Clin Oral Investig. 2022 Oct;26(10):6347-6359. doi: 10.1007/s00784-022-04590-y. Epub 2022 Jul 8.
This study aims to study the accuracy of cone beam computed tomography (CBCT) for measuring peri-implant bone thickness in living patients via a novel visualization method (NVM).
The validity of the NVM was verified ex vivo by measuring the same peri-implant bone thicknesses in bovine ribs by using raw postoperative CBCT (clinical measurement, CM), the visualized fused images obtained using the NVM (visualized fused measurement, VF), and hard tissue sections (gold standard measurement, GS). The NVM was applied by deconstructing the postoperative CBCT model into the Model and Model and replacing it with bone from preoperative CBCT and standard implant models, respectively. In vivo, 52 implants were included, and the VF of each implant was obtained using data processing methods similar to those used ex vivo. Then, we compared the results of CM and VF.
Ex vivo, the VF was similar to GS, while CM usually underestimated the peri-implant bone thickness, especially at the implant shoulder (P < 0.01). In vivo, on CBCT, areas with a peri-implant bone thickness of 0-0.50 mm were not visible, while those with a thickness of 0.50-1.00 mm were occasionally visible. There was less underestimation of bone along the implant long axis.
Thin peri-implant bones could be completely underestimated on CBCT. CBCT scans alone are insufficient to warrant surgical intervention. Our NVM facilitates the accurate visual assessment of implant dimensions.
The thickness of peri-implant bone could be completely underestimated when thinner than 1.0 mm in living patients. Familiarity with these confusing CBCT results may help clinicians and patients avoid further unnecessary evaluation, misdiagnosis, and invasive treatment.
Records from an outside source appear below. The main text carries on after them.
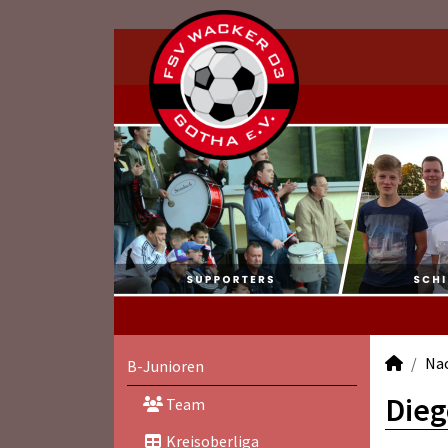
Na
B-Junioren
Dieg
Team
Kreisoberliga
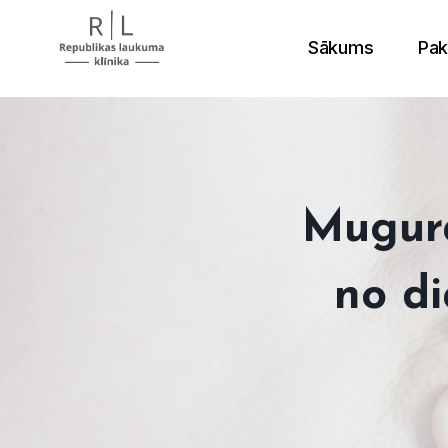
Skip
to
Sākums
Pak
content
Mugura
no d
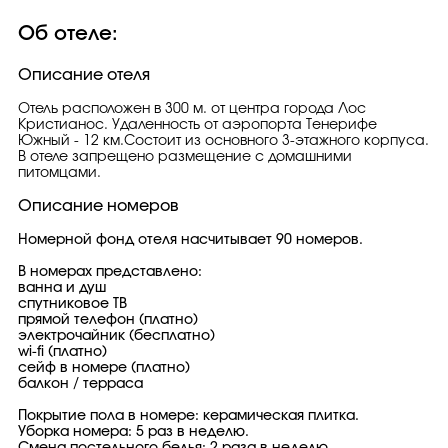
Об отеле:
Описание отеля
Отель расположен в 300 м. от центра города Лос
Кристианос. Удаленность от аэропорта Тенерифе
Южный - 12 км.Состоит из основного 3-этажного корпуса.
В отеле запрещено размещение с домашними
питомцами.
Описание номеров
Номерной фонд отеля насчитывает 90 номеров.
В номерах представлено:
ванна и душ
спутниковое ТВ
прямой телефон (платно)
электрочайник (бесплатно)
wi-fi (платно)
сейф в номере (платно)
балкон / терраса
Покрытие пола в номере: керамическая плитка.
Уборка номера: 5 раз в неделю.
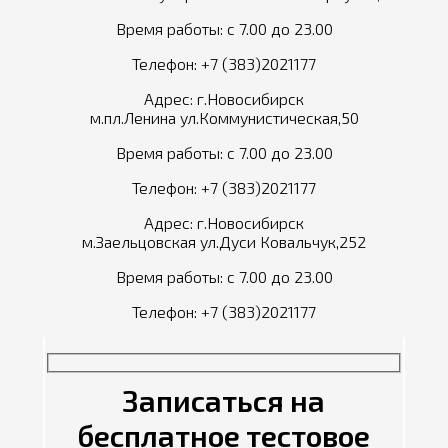
Время работы: с 7.00 до 23.00
Телефон:
+7 (383)2021177
Адрес: г.Новосибирск
м.пл.Ленина ул.Коммунистическая,50
Время работы: с 7.00 до 23.00
Телефон:
+7 (383)2021177
Адрес: г.Новосибирск
м.Заельцовская ул.Дуси Ковальчук,252
Время работы: с 7.00 до 23.00
Телефон:
+7 (383)2021177
Записаться на
бесплатное тестовое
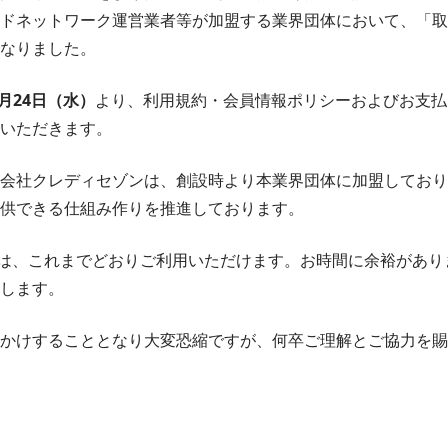
ドネットワーク運営業者等が加盟する業界団体において、「取
なりました。
6月24日（水）
より、利用規約・会員情報ポリシーおよびお支払
いただきます。
会社クレディセゾンは、創設時より本業界団体に加盟しており
供できる仕組み作りを推進しております。
までは、これまでどおりご利用いただけます。お時間に余裕があ
します。
かけすることとなり大変恐縮ですが、何卒ご理解とご協力を賜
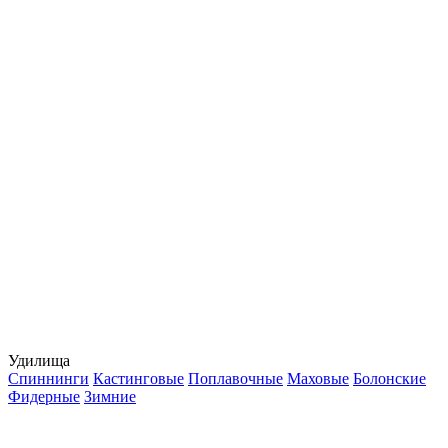
Удилища
Спиннинги
Кастинговые
Поплавочные
Маховые
Болонские
Фидерные
Зимние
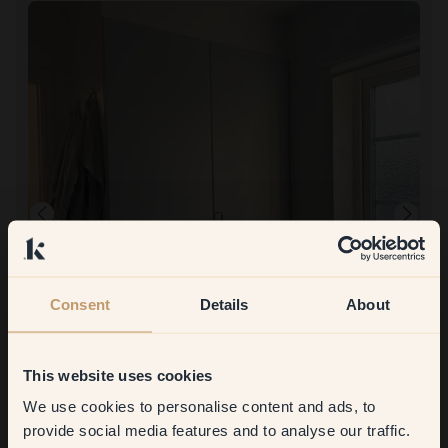
Consent
Details
About
This website uses cookies
Pintar con:
127 — Forget Me Not
We use cookies to personalise content and ads, to
Get
10%
off your
Increíblemente fácil y el tono mostró su verdadero lado de
provide social media features and to analyse our traffic.
inmediato.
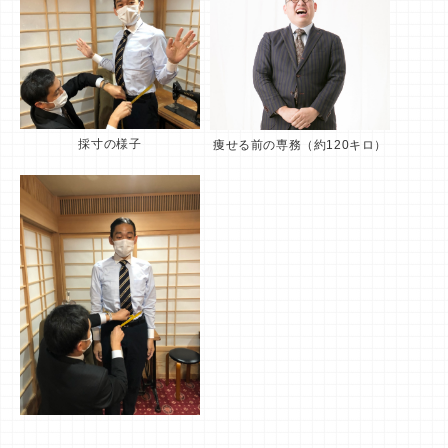
採寸の様子
痩せる前の専務（約120キロ）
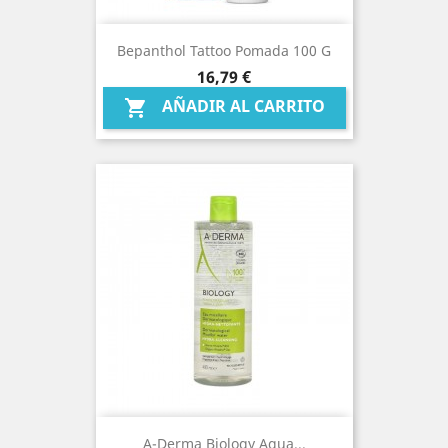
Bepanthol Tattoo Pomada 100 G
Precio
16,79 €
AÑADIR AL CARRITO

A-Derma Biology Agua...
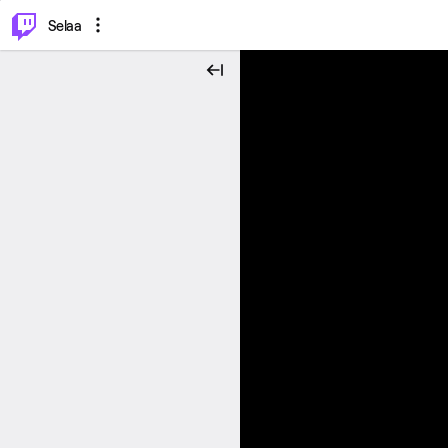
⌥
P
Selaa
本研究旨在通过一种新的可视化方法(NVM)研究活体患者中锥形束 CT(CBCT)测量种植体周围骨厚度的准确性。
通过使用牛肋骨的原始术后 CBCT(临床测量,CM)、使用 NVM 获得的可视化融合图像(可视化融合测量,VF)和硬组织切片(金标准测量,GS)来验证 NVM 的有效性。NVM 是通过将术后 CBCT 模型分解为模型和模型,并分别用术前 CBCT 和标准植入模型中的骨进行替换来应用的。在体内,共纳入 52 个种植体,使用类似于体外使用的数据处理方法获得每个种植体的 VF。然后,我们比较了 CM 和 VF 的结果。
在体外,VF 与 GS 相似,而 CM 通常低估了种植体周围骨的厚度,尤其是在种植体肩部(P < 0.01)。在体内,CBCT 上,0-0.50 毫米厚的种植体周围骨区域不可见,而 0.50-1.00 毫米厚的区域偶尔可见。沿种植体长轴低估的骨较少。
在 CBCT 上,薄的种植体周围骨可能会被完全低估。单独的 CBCT 扫描不足以保证手术干预。我们的 NVM 便于对植入物尺寸进行准确的视觉评估。
在活体患者中,当种植体周围骨厚度小于 1.0 毫米时,可能会完全低估。熟悉这些令人困惑的 CBCT 结果可能有助于临床医生和患者避免进一步不必要的评估、误诊和侵入性治疗。